Assignment
Below are some records. Retype exactly the lines from the one containing "und Walnüssen" through the one containing "SAINT-MORITZ MOTION", both included, skipping every picture.

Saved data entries
::::::::::
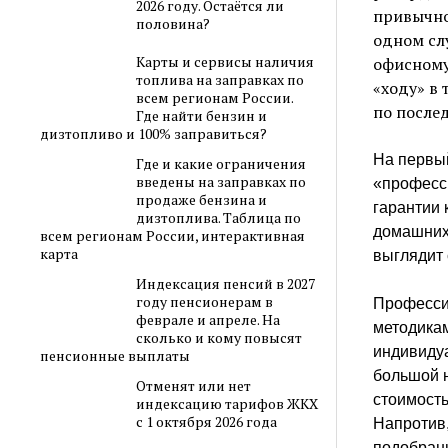
2026 году. Остаётся ли
привычно
половина?
одном сл
Карты и сервисы наличия
офисному
топлива на заправках по
«ходу» в 
всем регионам России.
по после
Где найти бензин и
дизтопливо и 100% заправиться?
На первый
Где и какие ограничения
введены на заправках по
«професс
продаже бензина и
гарантии 
дизтоплива. Таблица по
домашних
всем регионам России, интерактивная
карта
выглядит 
Индексация пенсий в 2027
году пенсионерам в
Професси
феврале и апреле. На
методика
сколько и кому повысят
индивидуа
пенсионные выплаты
большой 
Отменят или нет
стоимост
индексацию тарифов ЖКХ
с 1 октября 2026 года
Напротив
подобранн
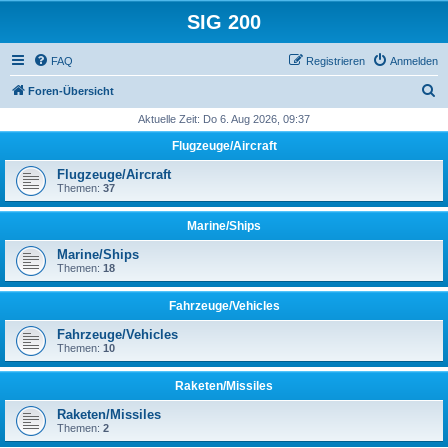
SIG 200
FAQ
Registrieren
Anmelden
S
Foren-Übersicht
u
Aktuelle Zeit: Do 6. Aug 2026, 09:37
c
Flugzeuge/Aircraft
h
Flugzeuge/Aircraft
e
Themen:
37
Marine/Ships
Marine/Ships
Themen:
18
Fahrzeuge/Vehicles
Fahrzeuge/Vehicles
Themen:
10
Raketen/Missiles
Raketen/Missiles
Themen:
2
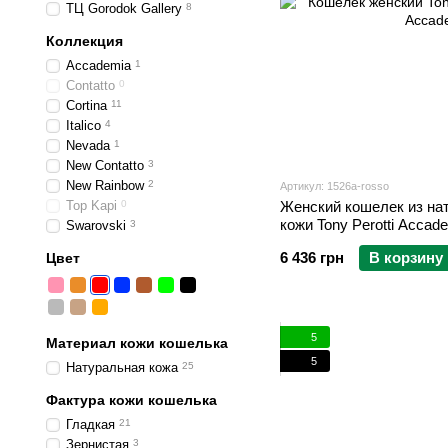
ТЦ Gorodok Gallery
8
Коллекция
Accademia
1
Contatto
0
Cortina
11
Italico
4
Nevada
1
New Contatto
3
New Rainbow
2
Артикул: 1526a-rosso
Top Kapi
0
Женский кошелек из на
кожи Tony Perotti Accad
Swarovski
3
6 436 грн
В корзину
Цвет
5
Материал кожи кошелька
5
Натуральная кожа
25
Фактура кожи кошелька
Гладкая
21
Зернистая
3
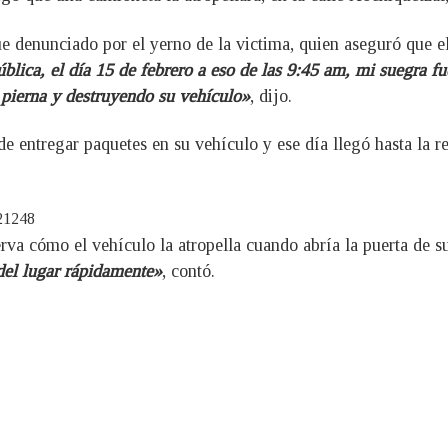
e denunciado por el yerno de la victima, quien aseguró que el
lica, el día 15 de febrero a eso de las 9:45 am, mi suegra fu
 pierna y destruyendo su vehículo»
, dijo.
de entregar paquetes en su vehículo y ese día llegó hasta la 
621248
va cómo el vehículo la atropella cuando abría la puerta de s
del lugar rápidamente»
, contó.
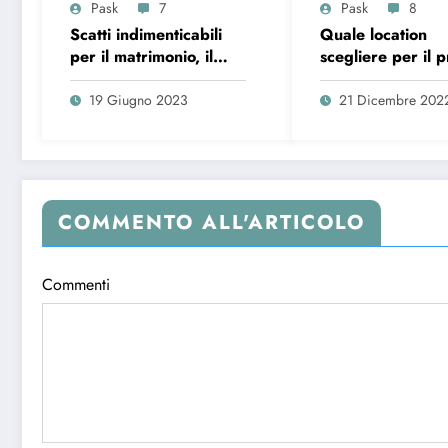
Pask
7
Pask
8
Scatti indimenticabili
Quale location
per il matrimonio, il
scegliere per il 
segreto per foto
matrimonio?
originali
19 Giugno 2023
21 Dicembre 202
COMMENTO ALL'ARTICOLO
Commenti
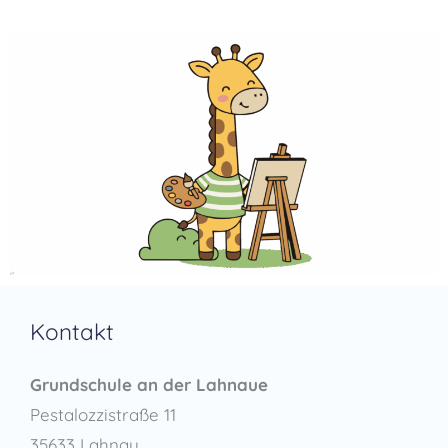
Kontakt
Grundschule an der Lahnaue
Pestalozzistraße 11
35633 Lahnau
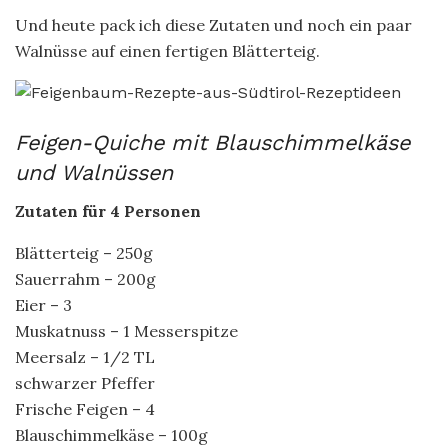
Und heute pack ich diese Zutaten und noch ein paar
Walnüsse auf einen fertigen Blätterteig.
Feigen-Quiche mit Blauschimmelkäse
und Walnüssen
Zutaten für 4 Personen
Blätterteig – 250g
Sauerrahm – 200g
Eier – 3
Muskatnuss – 1 Messerspitze
Meersalz – 1/2 TL
schwarzer Pfeffer
Frische Feigen – 4
Blauschimmelkäse – 100g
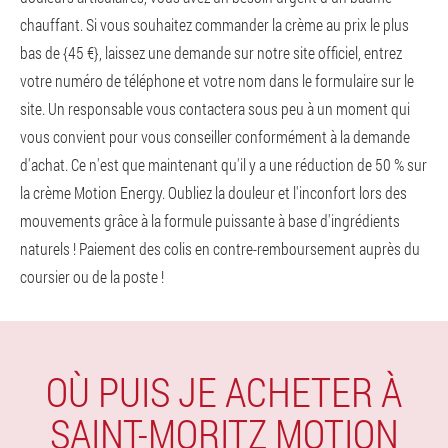
chauffant. Si vous souhaitez commander la crème au prix le plus
bas de {45 €}, laissez une demande sur notre site officiel, entrez
votre numéro de téléphone et votre nom dans le formulaire sur le
site. Un responsable vous contactera sous peu à un moment qui
vous convient pour vous conseiller conformément à la demande
d'achat. Ce n'est que maintenant qu'il y a une réduction de 50 % sur
la crème Motion Energy. Oubliez la douleur et l'inconfort lors des
mouvements grâce à la formule puissante à base d'ingrédients
naturels ! Paiement des colis en contre-remboursement auprès du
coursier ou de la poste !
OÙ PUIS JE ACHETER À
SAINT-MORITZ MOTION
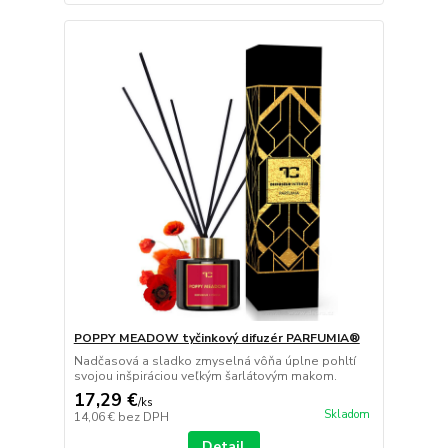
POPPY MEADOW tyčinkový difuzér PARFUMIA®
Nadčasová a sladko zmyselná vôňa úplne pohltí
svojou inšpiráciou veľkým šarlátovým makom.
17,29 €
/
ks
Skladom
14,06 €
bez DPH
Detail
::::::::::
Finished task
und Walnüssen
Zutaten für 4 Personen
Blätterteig – 250g
Sauerrahm – 200g
Eier – 3
Muskatnuss – 1 Messerspitze
Meersalz – 1/2 TL
schwarzer Pfeffer
Frische Feigen – 4
Blauschimmelkäse – 100g
chauffant. Si vous souhaitez commander la crème au prix le plus
bas de {45 €}, laissez une demande sur notre site officiel, entrez
votre numéro de téléphone et votre nom dans le formulaire sur le
site. Un responsable vous contactera sous peu à un moment qui
vous convient pour vous conseiller conformément à la demande
d'achat. Ce n'est que maintenant qu'il y a une réduction de 50 % sur
la crème Motion Energy. Oubliez la douleur et l'inconfort lors des
mouvements grâce à la formule puissante à base d'ingrédients
naturels ! Paiement des colis en contre-remboursement auprès du
coursier ou de la poste !
OÙ PUIS JE ACHETER À
SAINT-MORITZ MOTION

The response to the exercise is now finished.